By Marshall Allen

August 1, 2020

As she waited for the results of her rapid COVID-19 test, Rachel de Cordova sat in her car and read through a stack of documents given to her by SignatureCare Emergency Center.

Without de Cordova leaving her car, the staff at the freestanding emergency room near her home in Houston had checked her blood pressure, pulse and temperature during the July 21 appointment. She had been suffering sinus stuffiness and a headache, so she handed them her insurance card to pay for the $175 rapid-response drive-thru test. Then they stuck a swab deep into her nasal cavity to obtain a specimen.

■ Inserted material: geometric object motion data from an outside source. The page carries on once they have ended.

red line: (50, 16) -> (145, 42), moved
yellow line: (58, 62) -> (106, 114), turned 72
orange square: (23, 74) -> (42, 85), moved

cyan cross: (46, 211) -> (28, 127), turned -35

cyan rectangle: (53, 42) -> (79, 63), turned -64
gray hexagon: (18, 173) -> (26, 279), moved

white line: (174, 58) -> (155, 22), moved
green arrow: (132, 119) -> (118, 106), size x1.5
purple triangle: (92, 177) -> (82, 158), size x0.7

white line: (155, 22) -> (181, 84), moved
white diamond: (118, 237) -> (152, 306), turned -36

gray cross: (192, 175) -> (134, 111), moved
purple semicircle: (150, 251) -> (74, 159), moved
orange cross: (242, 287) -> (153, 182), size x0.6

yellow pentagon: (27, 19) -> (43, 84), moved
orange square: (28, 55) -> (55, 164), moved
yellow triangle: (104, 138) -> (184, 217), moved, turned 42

De Cordova is an attorney who specializes in civil litigation defense and maritime law. She cringes when she’s asked to sign away her rights and scrutinizes the fine print. The documents she had been given included disclosures required by recent laws in Texas that try to rein in the billing practices of stand-alone emergency centers like SignatureCare. One said that while the facility would submit its bill to insurance plans, it doesn’t have contractual relationships with them, meaning the care would be considered out-of-network. Patients are responsible for any charges not covered by their plan, it said, as well as any copayment, deductible or coinsurance.

The more she read, the more annoyed de Cordova became. SignatureCare charges a “facility fee” for treatment, the document said, ranging “between five hundred dollars and one hundred thousand dollars.” Another charge, the “observation fee,” could range from $1,000 to $100,000.

De Cordova didn’t think her fees for the test could rise into the six figures. But SignatureCare was giving itself leeway to charge almost any amount to her insurance plan — and she could be on the hook. She knew she couldn’t sign the document. But that created a problem: She still needed to get her test results.